Nella solitudine di Simone Petrangeli - reo di aver chiesto a se stesso e alla sua città una seconda opportunità - andrebbe riletta, poi, una frase che in questi due mesi è stata più volte ripetuta rievocando il sacrificio del giudice Giovanni Falcone: «Si muore spesso perché non si dispone delle necessarie alleanze, perché si è privi di sostegno».

Ora il cerchio dei rancori, delle liti intestine, del passato che non è mai passato, si è chiuso. Ci sono voluti dieci anni e due campagne elettorali. Come hanno fatto a chiuderlo? Sostenendo a chiacchiere un politico coraggioso, ma solo per fargli pagare il prezzo più alto. Il conto è regolato. Ma ora è anche più chiaro chi della lealtà ha fatto una stella polare e chi, invece, una palettina da spostare da una piazza all’altra, sperando di non essere riconosciuto. 
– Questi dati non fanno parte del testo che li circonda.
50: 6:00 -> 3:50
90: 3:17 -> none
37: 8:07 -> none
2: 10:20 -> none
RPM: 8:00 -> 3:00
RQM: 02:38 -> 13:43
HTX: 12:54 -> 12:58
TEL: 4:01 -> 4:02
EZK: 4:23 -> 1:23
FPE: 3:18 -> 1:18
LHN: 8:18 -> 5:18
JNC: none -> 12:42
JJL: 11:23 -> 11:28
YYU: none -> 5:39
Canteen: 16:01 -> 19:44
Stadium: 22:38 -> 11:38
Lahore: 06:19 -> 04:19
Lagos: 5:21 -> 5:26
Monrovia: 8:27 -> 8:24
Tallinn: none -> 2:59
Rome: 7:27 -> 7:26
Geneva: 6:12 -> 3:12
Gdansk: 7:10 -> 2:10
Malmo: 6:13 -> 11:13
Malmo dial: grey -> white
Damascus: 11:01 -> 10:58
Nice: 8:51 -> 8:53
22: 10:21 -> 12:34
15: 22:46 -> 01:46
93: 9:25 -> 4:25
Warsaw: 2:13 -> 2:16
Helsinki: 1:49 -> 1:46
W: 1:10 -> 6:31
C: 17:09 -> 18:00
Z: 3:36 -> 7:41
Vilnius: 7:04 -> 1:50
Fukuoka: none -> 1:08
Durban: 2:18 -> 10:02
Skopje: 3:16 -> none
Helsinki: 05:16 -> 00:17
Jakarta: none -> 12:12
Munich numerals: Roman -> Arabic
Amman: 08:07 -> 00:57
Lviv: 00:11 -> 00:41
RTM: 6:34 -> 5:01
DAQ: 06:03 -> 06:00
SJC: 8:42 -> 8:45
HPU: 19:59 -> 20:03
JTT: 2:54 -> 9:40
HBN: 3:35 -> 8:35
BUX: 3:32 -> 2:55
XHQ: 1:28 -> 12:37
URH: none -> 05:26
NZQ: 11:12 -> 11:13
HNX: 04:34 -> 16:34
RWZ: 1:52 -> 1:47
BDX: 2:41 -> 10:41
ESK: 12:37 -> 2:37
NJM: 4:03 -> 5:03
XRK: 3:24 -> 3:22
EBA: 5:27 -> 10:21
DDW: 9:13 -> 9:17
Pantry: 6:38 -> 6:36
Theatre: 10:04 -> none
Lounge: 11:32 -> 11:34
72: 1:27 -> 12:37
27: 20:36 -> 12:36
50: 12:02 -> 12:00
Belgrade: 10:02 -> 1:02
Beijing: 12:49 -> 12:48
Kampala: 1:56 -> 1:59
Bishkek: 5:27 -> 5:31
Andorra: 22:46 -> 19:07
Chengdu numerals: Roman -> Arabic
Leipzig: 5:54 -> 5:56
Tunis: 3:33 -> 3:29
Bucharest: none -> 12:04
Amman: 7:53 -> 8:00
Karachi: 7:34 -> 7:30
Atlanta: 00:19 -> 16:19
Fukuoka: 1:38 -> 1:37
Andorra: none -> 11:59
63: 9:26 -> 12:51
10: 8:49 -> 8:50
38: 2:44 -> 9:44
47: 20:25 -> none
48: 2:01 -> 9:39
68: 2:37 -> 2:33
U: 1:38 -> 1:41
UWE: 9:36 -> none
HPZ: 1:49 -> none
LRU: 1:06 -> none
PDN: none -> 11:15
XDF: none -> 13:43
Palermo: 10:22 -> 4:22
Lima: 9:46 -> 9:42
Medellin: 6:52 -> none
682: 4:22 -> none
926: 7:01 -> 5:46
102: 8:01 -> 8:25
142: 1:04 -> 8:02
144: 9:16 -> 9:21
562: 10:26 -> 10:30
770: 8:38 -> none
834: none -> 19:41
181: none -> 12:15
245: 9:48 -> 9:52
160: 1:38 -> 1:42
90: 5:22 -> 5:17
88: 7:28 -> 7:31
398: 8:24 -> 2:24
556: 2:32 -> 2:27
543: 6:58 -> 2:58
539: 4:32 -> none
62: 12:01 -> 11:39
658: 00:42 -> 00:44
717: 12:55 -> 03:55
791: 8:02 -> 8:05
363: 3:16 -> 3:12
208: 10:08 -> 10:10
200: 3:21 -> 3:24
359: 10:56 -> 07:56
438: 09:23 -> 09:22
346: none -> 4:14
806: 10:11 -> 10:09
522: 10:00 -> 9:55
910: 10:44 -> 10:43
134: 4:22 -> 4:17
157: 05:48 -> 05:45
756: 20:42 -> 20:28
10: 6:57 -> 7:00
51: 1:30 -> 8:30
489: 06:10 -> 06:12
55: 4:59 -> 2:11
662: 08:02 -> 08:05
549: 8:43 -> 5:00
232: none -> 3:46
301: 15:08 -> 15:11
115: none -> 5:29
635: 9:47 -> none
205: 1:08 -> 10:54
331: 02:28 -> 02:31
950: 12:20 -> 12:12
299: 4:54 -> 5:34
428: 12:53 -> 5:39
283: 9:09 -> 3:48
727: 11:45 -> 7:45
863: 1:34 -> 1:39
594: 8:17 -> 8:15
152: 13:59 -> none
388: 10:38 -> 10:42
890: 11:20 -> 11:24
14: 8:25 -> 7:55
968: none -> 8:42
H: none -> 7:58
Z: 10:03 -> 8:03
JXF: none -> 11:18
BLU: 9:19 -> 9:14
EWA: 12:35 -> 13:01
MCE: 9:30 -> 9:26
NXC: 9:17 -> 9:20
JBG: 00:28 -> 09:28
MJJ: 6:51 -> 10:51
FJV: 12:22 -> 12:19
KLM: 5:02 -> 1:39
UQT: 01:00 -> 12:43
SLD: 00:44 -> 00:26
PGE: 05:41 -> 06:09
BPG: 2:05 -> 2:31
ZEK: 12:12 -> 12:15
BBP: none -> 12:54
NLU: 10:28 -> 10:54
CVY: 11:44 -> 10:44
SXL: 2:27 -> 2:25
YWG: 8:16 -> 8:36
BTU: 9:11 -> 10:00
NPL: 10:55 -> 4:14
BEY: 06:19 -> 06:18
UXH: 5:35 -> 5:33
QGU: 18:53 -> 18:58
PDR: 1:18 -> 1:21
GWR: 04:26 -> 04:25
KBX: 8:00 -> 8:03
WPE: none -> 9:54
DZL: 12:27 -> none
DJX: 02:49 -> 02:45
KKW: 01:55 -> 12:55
Dopo aver applaudito Petrangeli e Sinibaldi e sottovalutato l’altrettanto coraggioso Carlo Ubertini - che con stile ed eleganza ha valuto misurarsi in questa carneficina - arriva il processo del martedì, quello dei se, dei ma e della eco delle mezze parole pronunciate ai gazebo delle primarie. E in tal senso resta di impressionante attualità quanto disse, anni fa, Corrado Guzzanti: «Il Pd è il primo partito in Italia a usare le primarie; il primo partito al mondo che le perde». Esiste, infine, un’altra categoria, quella degli “analisti” collegati dai divani, secondo cui Petrangeli, come Zelensky, doveva arrendersi. Del resto lo avevano avvertito. Tutto quello che è piovuto dopo ha a che fare con la caccia al cinghiale: si pratica a squadre, ma capita che a spararti sia un tuo compagno.